- **Exercise inputs**:
::::::
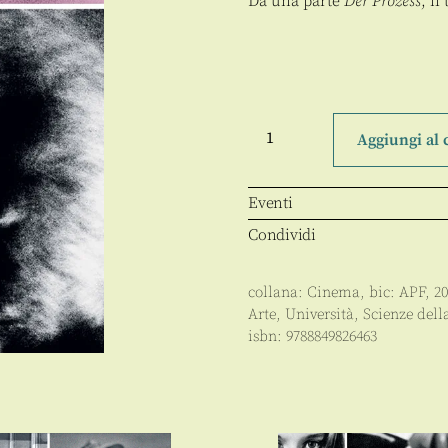
Da una parte
Der Prozess
, i
Franz
Kafka
Aggiungi al 
/
Orson
Welles:
Il
Eventi
processo
quantità
Condividi
collana:
Cinema
, bic:
APF
,
20
Arte
,
Università
,
Scienze del
isbn:
9788849826463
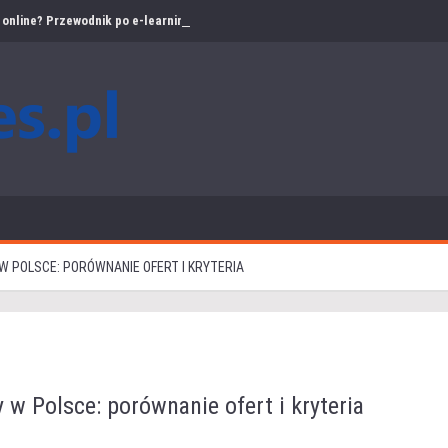
online? Przewodnik po e-learningu w bezpieczeństwie pracy
 POLSCE: PORÓWNANIE OFERT I KRYTERIA
w Polsce: porównanie ofert i kryteria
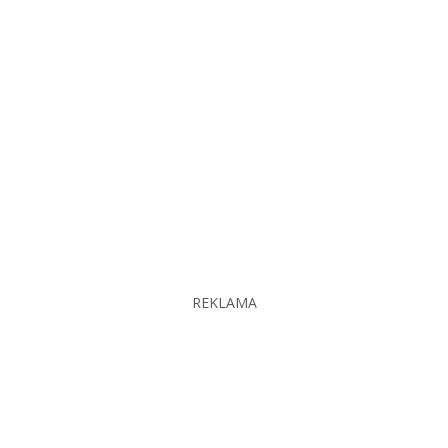
REKLAMA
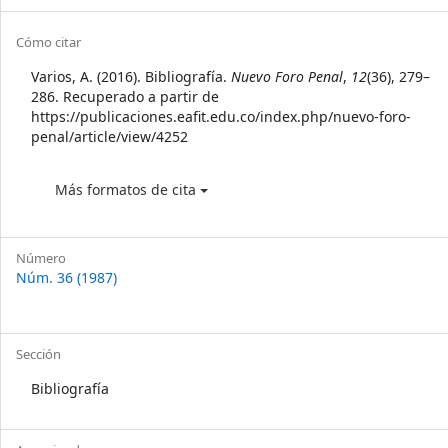
Sidebar
Article
Cómo citar
Details
Varios, A. (2016). Bibliografía.
Nuevo Foro Penal
,
12
(36), 279–
286. Recuperado a partir de
https://publicaciones.eafit.edu.co/index.php/nuevo-foro-
penal/article/view/4252
Más formatos de cita
Número
Núm. 36 (1987)
Sección
Bibliografía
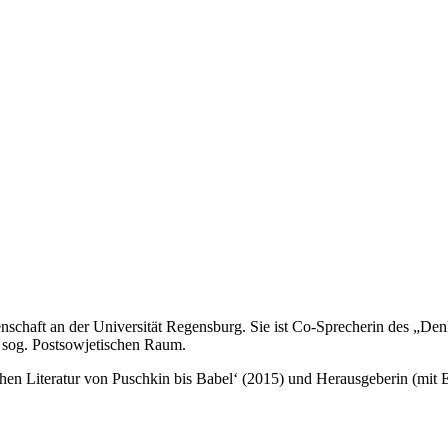
ssenschaft an der Universität Regensburg. Sie ist Co-Sprecherin des „
m sog. Postsowjetischen Raum.
ischen Literatur von Puschkin bis Babel‘ (2015) und Herausgeberin (mi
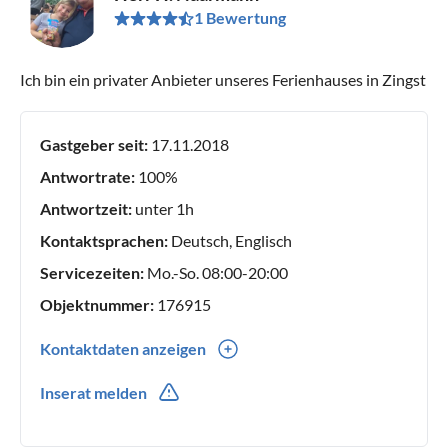
1 Bewertung
Ich bin ein privater Anbieter unseres Ferienhauses in Zingst
Gastgeber seit:
17.11.2018
Antwortrate:
100%
Antwortzeit:
unter 1h
Kontaktsprachen:
Deutsch, Englisch
Servicezeiten:
Mo.-So. 08:00-20:00
Objektnummer:
176915
Kontaktdaten anzeigen
0049(0) 59733040
Inserat melden
0049(0) 1727417810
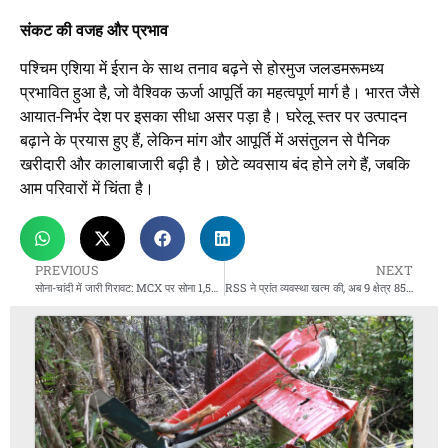
संकट की वजह और प्रभाव
पश्चिम एशिया में ईरान के साथ तनाव बढ़ने से होरमुज जलडमरूमध्य
प्रभावित हुआ है, जो वैश्विक ऊर्जा आपूर्ति का महत्वपूर्ण मार्ग है। भारत जैसे
आयात-निर्भर देश पर इसका सीधा असर पड़ा है। घरेलू स्तर पर उत्पादन
बढ़ाने के प्रयास हुए हैं, लेकिन मांग और आपूर्ति में असंतुलन से पैनिक
खरीदारी और कालाबाजारी बढ़ी है। छोटे व्यवसाय बंद होने लगे हैं, जबकि
आम परिवारों में चिंता है।
PREVIOUS
NEXT
सोना-चांदी में जारी गिरावट: MCX पर सोना 1,56,840 और चांदी 2,55,700 पर
RSS ने प्रांत व्यवस्था खत्म की, अब 9 क्षेत्र 85 संभागों में चलेगा संगठन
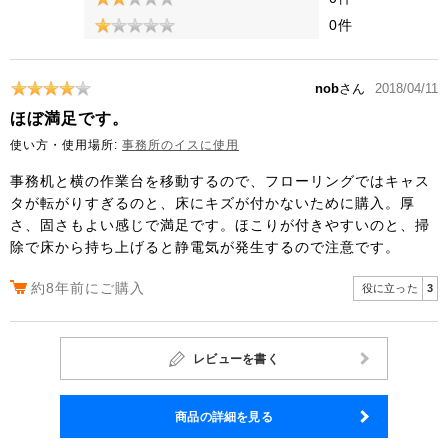
0件
nob
さん
2018/04/11
ほぼ満足です。
使い方・使用場所:
事務所のイスに使用
事務机と横の作業台を移動するので、フローリングではキャス
タが転がりすぎるのと、床にキズが付かないために購入。厚
さ、固さもよい感じで満足です。ほこりが付きやすいのと、掃
除で床から持ち上げると静電気が発生するので注意です。
約8年前にご購入
役に立った
3
レビューを書く
商品の詳細を見る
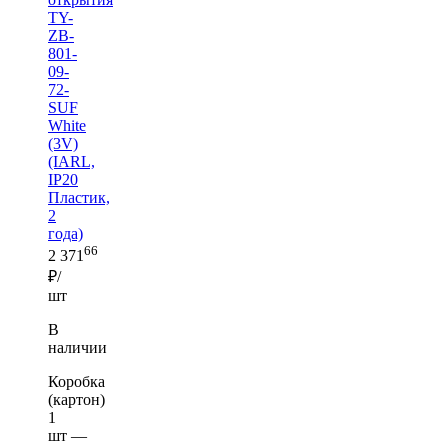
TY-
ZB-
801-
09-
72-
SUF
White
(3V)
(IARL,
IP20
Пластик,
2
года)
66
2 371
₽/
шт
В
наличии
Коробка
(картон)
1
шт —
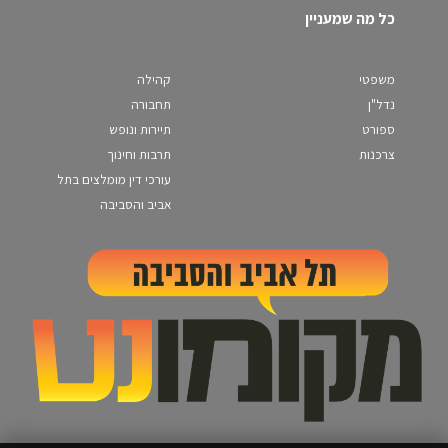
כל מה שמעניין
משפטי
קהילה
נדל"ן
תחבורה
ספורט
תיירות ונופש
צרכנות
תרבות וחינוך
עורכי דין מומלצים בתל
אביב והסביבה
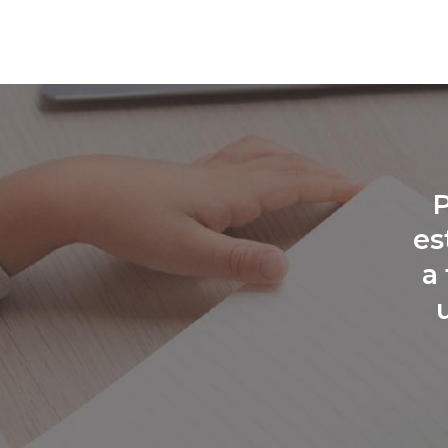
P
es
a 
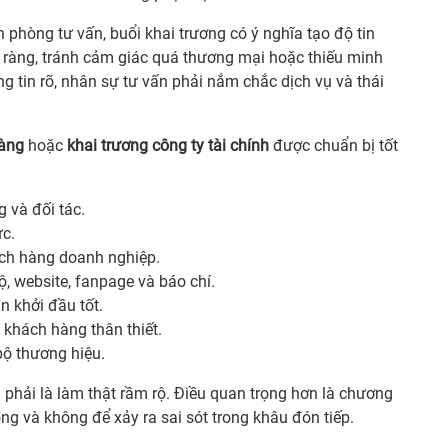
n phòng tư vấn, buổi khai trương có ý nghĩa tạo độ tin
õ ràng, tránh cảm giác quá thương mại hoặc thiếu minh
ông tin rõ, nhân sự tư vấn phải nắm chắc dịch vụ và thái
hàng
hoặc
khai trương công ty tài chính
được chuẩn bị tốt
 và đối tác.
ực.
ách hàng doanh nghiệp.
ộ, website, fanpage và báo chí.
n khởi đầu tốt.
 khách hàng thân thiết.
bộ thương hiệu.
g phải là làm thật rầm rộ. Điều quan trọng hơn là chương
ọng và không để xảy ra sai sót trong khâu đón tiếp.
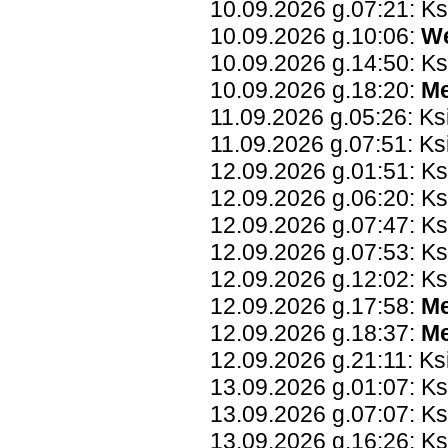
10.09.2026 g.07:21: K
10.09.2026 g.10:06:
W
10.09.2026 g.14:50: Ks
10.09.2026 g.18:20:
Me
11.09.2026 g.05:26: Ks
11.09.2026 g.07:51: Ks
12.09.2026 g.01:51: K
12.09.2026 g.06:20: K
12.09.2026 g.07:47: Ks
12.09.2026 g.07:53: K
12.09.2026 g.12:02: Ks
12.09.2026 g.17:58:
Me
12.09.2026 g.18:37:
Me
12.09.2026 g.21:11: K
13.09.2026 g.01:07: K
13.09.2026 g.07:07: Ks
13.09.2026 g.16:26: K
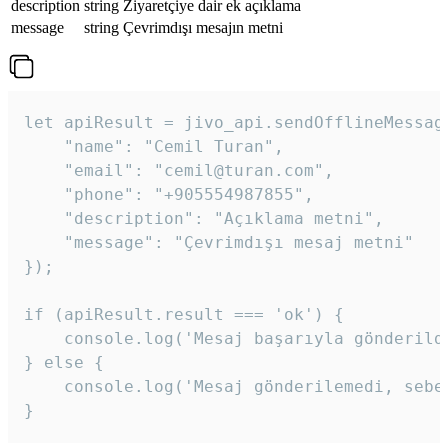
description
string
Ziyaretçiye dair ek açıklama
message
string
Çevrimdışı mesajın metni
let apiResult = jivo_api.sendOfflineMessage
    "name": "Cemil Turan",

    "email": "cemil@turan.com",

    "phone": "+905554987855",

    "description": "Açıklama metni",

    "message": "Çevrimdışı mesaj metni"

});

if (apiResult.result === 'ok') {

    console.log('Mesaj başarıyla gönderildi
} else {

    console.log('Mesaj gönderilemedi, sebeb
}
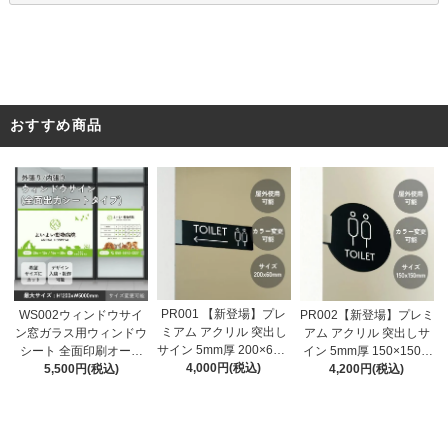
おすすめ商品
PR001 【新登場】プレ
WS002ウィンドウサイ
PR002【新登場】プレミ
ミアム アクリル 突出し
ン窓ガラス用ウィンドウ
アム アクリル 突出しサ
サイン 5mm厚 200×60m
シート 全面印刷オーダ
イン 5mm厚 150×150m
m toilet 両面表示 屋外対
4,000円(税込)
ーメイド窓ステッカー
5,500円(税込)
m toilet 両面表示 屋外対
4,200円(税込)
応 全5色 トイレサイン
店舗用ガラス広告 (H120
応 ブラック ホワイト 円
おしゃれ 突き出し 看板
0ｘＷ1000㎜から~)
形 トイレサイン おしゃ
プレート ピクトサイン
れ 突き出し 看板 プレー
ト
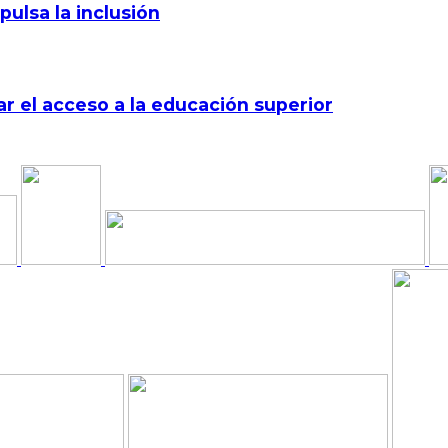
pulsa la inclusión
r el acceso a la educación superior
::::::
- **Instructions for the task**:
Whenever "phải" occurs in a line of the entries, copy that line.

- **The completed task**:
ông tin rõ, nhân sự tư vấn phải nắm chắc dịch vụ và thái
g phải là làm thật rầm rộ. Điều quan trọng hơn là chương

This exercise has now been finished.